I recently wrote of a man I called Jean. He attends meetings at a center in the Belè neighborhood of Segen, making repayments for his two daughters, who have loans in their names. It is now clear that the girls never had access to credit at all, that they don’t even have businesses, but that their father was simply using their names to gain access to credit he’s not entitled to. At the last Belè meeting he informed me that he would be withdrawing his girls from the credit program at the end of their current loan, and he spent a lot of time going over and over his reasons. When some of the women at the meeting asked him to leave so that they could take care of their business, he blew up at them. He informed them that they have no right to tell him to leave, that he in fact can tell them to leave because he has a position of authority in the church that let’s the women meet in its building. And for all I know, he can just cut of access to the space whenever he wants. Most of the women, in any case, seemed to feel they had to put up with his boorishness, even if they complained to me about it once he finally did leave.

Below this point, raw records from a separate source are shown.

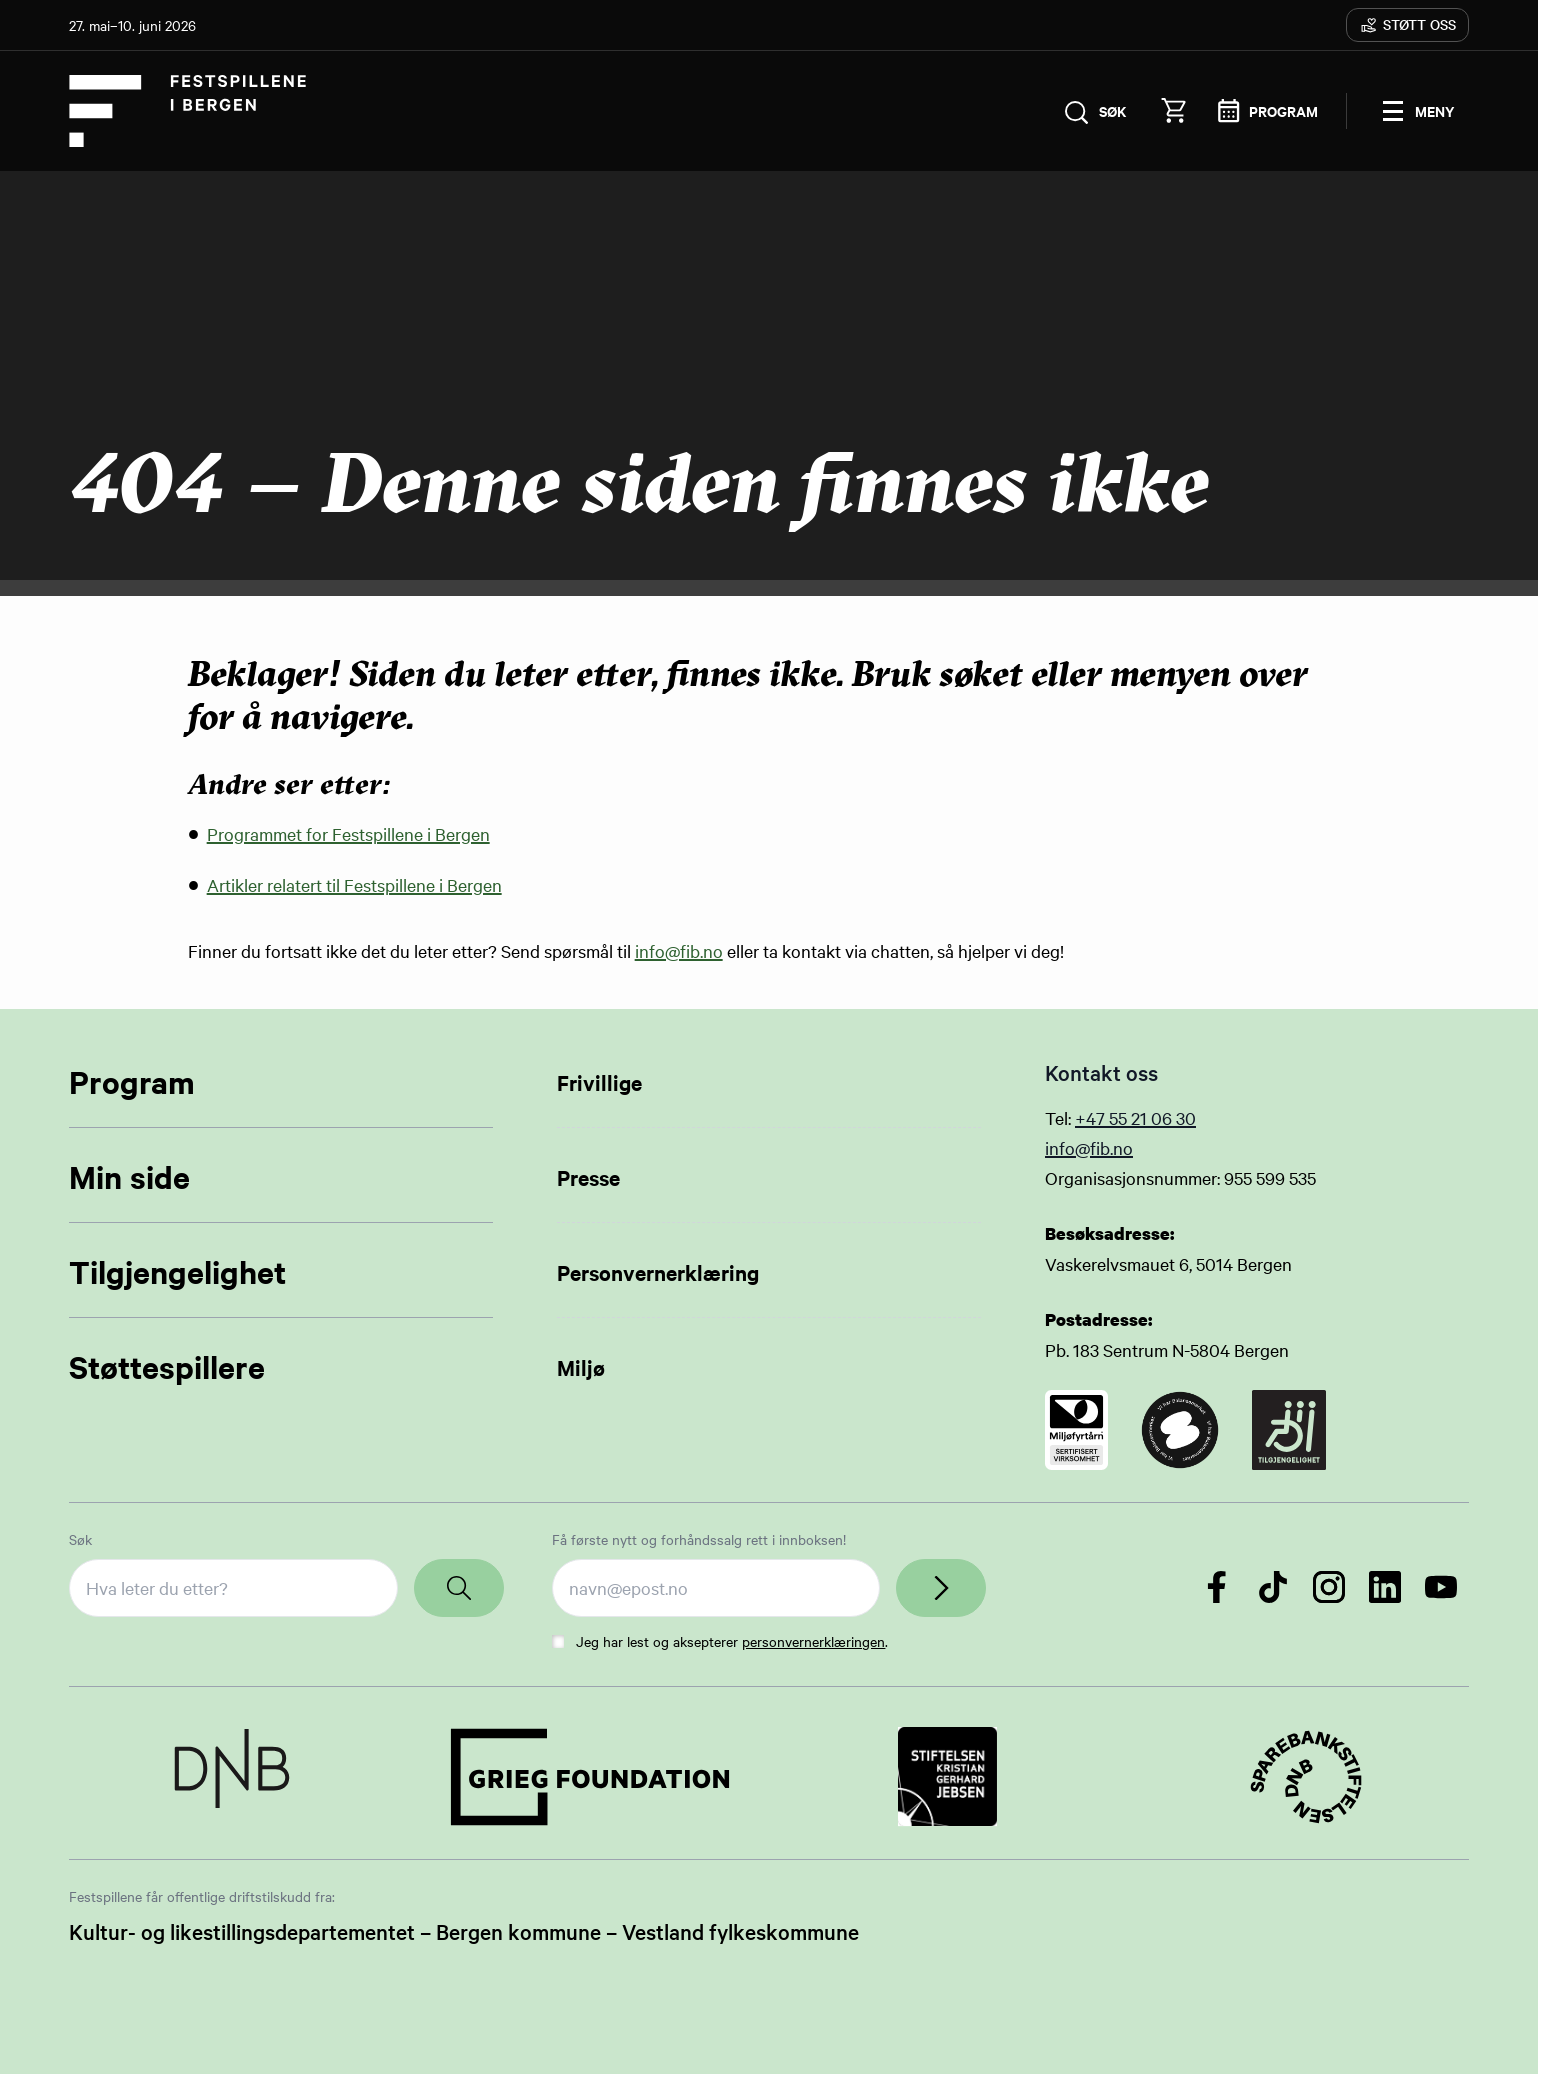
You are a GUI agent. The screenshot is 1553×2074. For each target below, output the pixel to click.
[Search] (459, 1588)
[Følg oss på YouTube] (1441, 1587)
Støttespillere (167, 1366)
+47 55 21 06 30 (1135, 1117)
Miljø (581, 1367)
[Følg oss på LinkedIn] (1385, 1587)
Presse (588, 1177)
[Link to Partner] (232, 1777)
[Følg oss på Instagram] (1329, 1587)
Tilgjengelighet (177, 1271)
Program (132, 1081)
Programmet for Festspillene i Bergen (348, 833)
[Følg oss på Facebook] (1217, 1587)
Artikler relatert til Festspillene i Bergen (354, 884)
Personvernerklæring (658, 1272)
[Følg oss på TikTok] (1273, 1587)
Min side (129, 1176)
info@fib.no (679, 950)
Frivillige (599, 1082)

And Jean is by no means the worst of the worst. On Wednesday, I visited a very remote center in an area called Kajak. Kajak is high in the mountains, beyond Segen, at the entrance to one of Haiti’s national forests. The women who belong to that center walk hours to get there. Many of them live closer to Pétion-Ville, on the other side of the mountain, than they do to Marigo. Most sell produce in the markets in Kenscoff, Pétion-Ville, and Port au Prince, with side businesses in the little rural markets near their homes.

Their credit center was established by Fonkoze with the help of a community leader named Dickenson. He introduced the women to Fonkoze’s credit agent, and that’s where his participation, his leadership, should have stopped.

But the reality is that he is much closer to the women than Fonkoze can hope to be, and he has used that fact to his own profit.

We spoke with a couple of dozen of the women at length on Wednesday, and learned that Dickenson had been assessing them various fees in exchange for their participation in Fonkoze. They paid him a registration fee and a fee for each new loan they received. Those who came to Marigo to receive hurricane credit, who needed help badly enough to make the long and expensive trip, had to deal with Dickenson first. He arranged transportation – for a high fee. He served them a meal on the way – an expensive one. And he charged them a fixed price for the credit Fonkoze gave them. We knew none of this at the time.

What’s worse, he began actually collecting reimbursements, promising to turn the money over to Fonkoze. And the money remained in his hands. So, many of the women are carrying debt that they believe they’ve paid.

It’s a mess. If we can straighten it out at all, it’s going to take time. And even if we recuperate some of our losses, it is unclear whether we can continue to serve these women, as badly as they need us, because we don’t know how to prevent a scoundrel like Dickenson from preying on them and us.

But helping women take control must remain a priority, even if we consider only our own operation. It is surely no coincidence that the best-functioning credit center we have in Marigo is the one in Mablanch, where the women have the largest measure of control.

I try not to be naïve. There is more to the inequalities that women suffer every day than the unequal economic conditions that structure their lives. But helping women develop their own income stream seems like a necessary and significant first step in the right direction.